Le Congrès canadien des politiciens noirs a annoncé cette semaine son enregistrement officiel comme organisation nationale, une étape qualifiée de majeure par ses fondateurs pour améliorer la représentation et le soutien des élus noirs à travers le pays.
Un réseau transpartisan en expansion
Créé il y a environ dix ans, le Congrès se présente comme une structure transpartisane destinée à rassembler des élu·e·s noirs de tous les niveaux de pouvoir et de toutes tendances politiques. Il revendique aujourd'hui quelque 150 membres répartis sur l'ensemble du territoire canadien et met l'accent sur le mentorat, la collaboration et la défense des enjeux spécifiques aux communautés noires.

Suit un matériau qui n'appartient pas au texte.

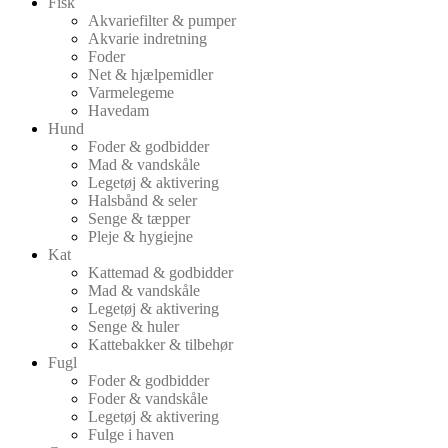
Fisk
Akvariefilter & pumper
Akvarie indretning
Foder
Net & hjælpemidler
Varmelegeme
Havedam
Hund
Foder & godbidder
Mad & vandskåle
Legetøj & aktivering
Halsbånd & seler
Senge & tæpper
Pleje & hygiejne
Kat
Kattemad & godbidder
Mad & vandskåle
Legetøj & aktivering
Senge & huler
Kattebakker & tilbehør
Fugl
Foder & godbidder
Foder & vandskåle
Legetøj & aktivering
Fulge i haven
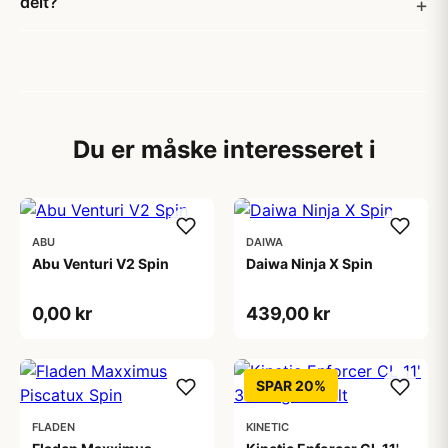
delt?
Du er måske interesseret i
ABU
DAIWA
Abu Venturi V2 Spin
Daiwa Ninja X Spin
0,00 kr
439,00 kr
SPAR 20%
FLADEN
KINETIC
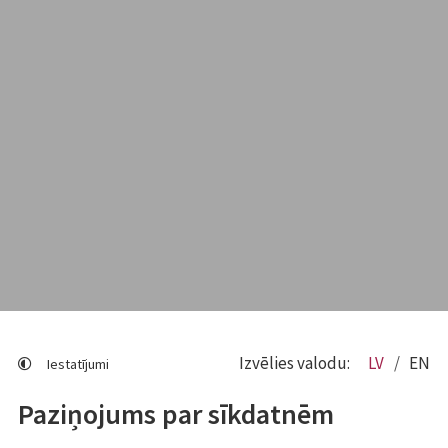
Izvēlies valodu:
LV
EN
Iestatījumi
Paziņojums par sīkdatnēm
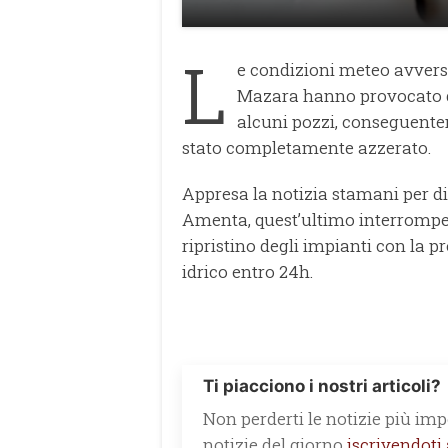
L
e condizioni meteo avvers
Mazara hanno provocato dei 
alcuni pozzi, conseguentem
stato completamente azzerato.
Appresa la notizia stamani per dir
Amenta, quest’ultimo interrompen
ripristino degli impianti con la 
idrico entro 24h.
Ti piacciono i nostri articoli?
Non perderti le notizie più impo
notizie del giorno
iscrivendoti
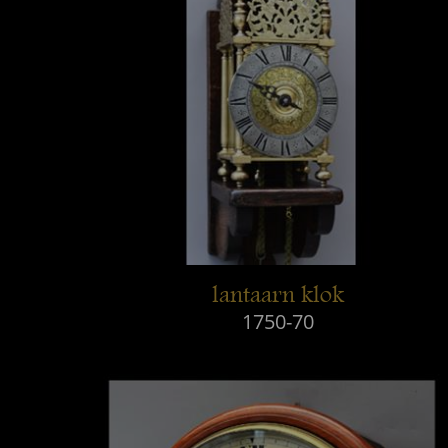
lantaarn klok
1750-70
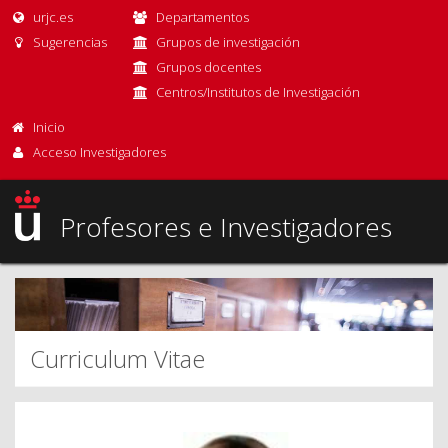
urjc.es
Departamentos
Sugerencias
Grupos de investigación
Grupos docentes
Centros/Institutos de Investigación
Inicio
Acceso Investigadores
Profesores e Investigadores
Curriculum Vitae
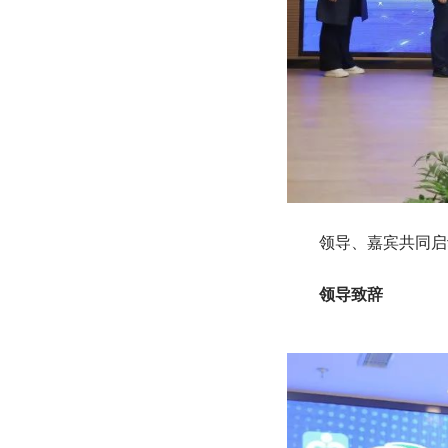
领导、嘉宾共同启动“
领导致辞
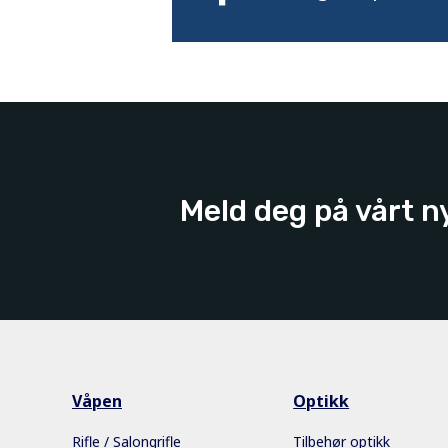
Meld deg på vårt n
Våpen
Optikk
Rifle / Salongrifle
Tilbehør optikk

Lors d'une conférence de presse tenue la semaine dernière, plusieurs acteurs du groupe ont souligné la nécessité d'un tel réseau pour contrer les difficultés persistantes liées à la représentation et à la discrimination auxquelles font face des élu·e·s noirs.
« Elle a été créée pour mettre en place un réseau à l’échelle du pays afin que les élus noirs de tous les niveaux de gouvernement et de toutes les tendances politiques puissent se rassembler. »
Cette phrase, prononcée par le député libéral Michael Coteau — l'un des artisans du projet — résume l'ambition du Congrès : fournir une plateforme d'appui pour les personnes qui souhaitent s'engager et pour celles et ceux déjà en poste.
Des objectifs concrets : mentorat et représentation
Colleen James, présidente du Congrès et conseillère municipale dans la région de Waterloo, a insisté sur l'idée d'un système de soutien durable pour les futurs et actuels élus noirs. Selon elle, l'existence d'une organisation nationale doit faciliter l'accès aux fonctions électives et offrir un accompagnement au long cours.
- Soutien et mentorat pour les candidats et les élus noirs
- Renforcement de la représentation politique des communautés noires
- Défense des enjeux touchant ces communautés à l'échelle nationale
Le Congrès se présente ainsi comme la seule structure nationale consacrée explicitement aux élu·e·s noirs, entretenant des liens et des échanges transversaux entre municipalités, provinces et Ottawa.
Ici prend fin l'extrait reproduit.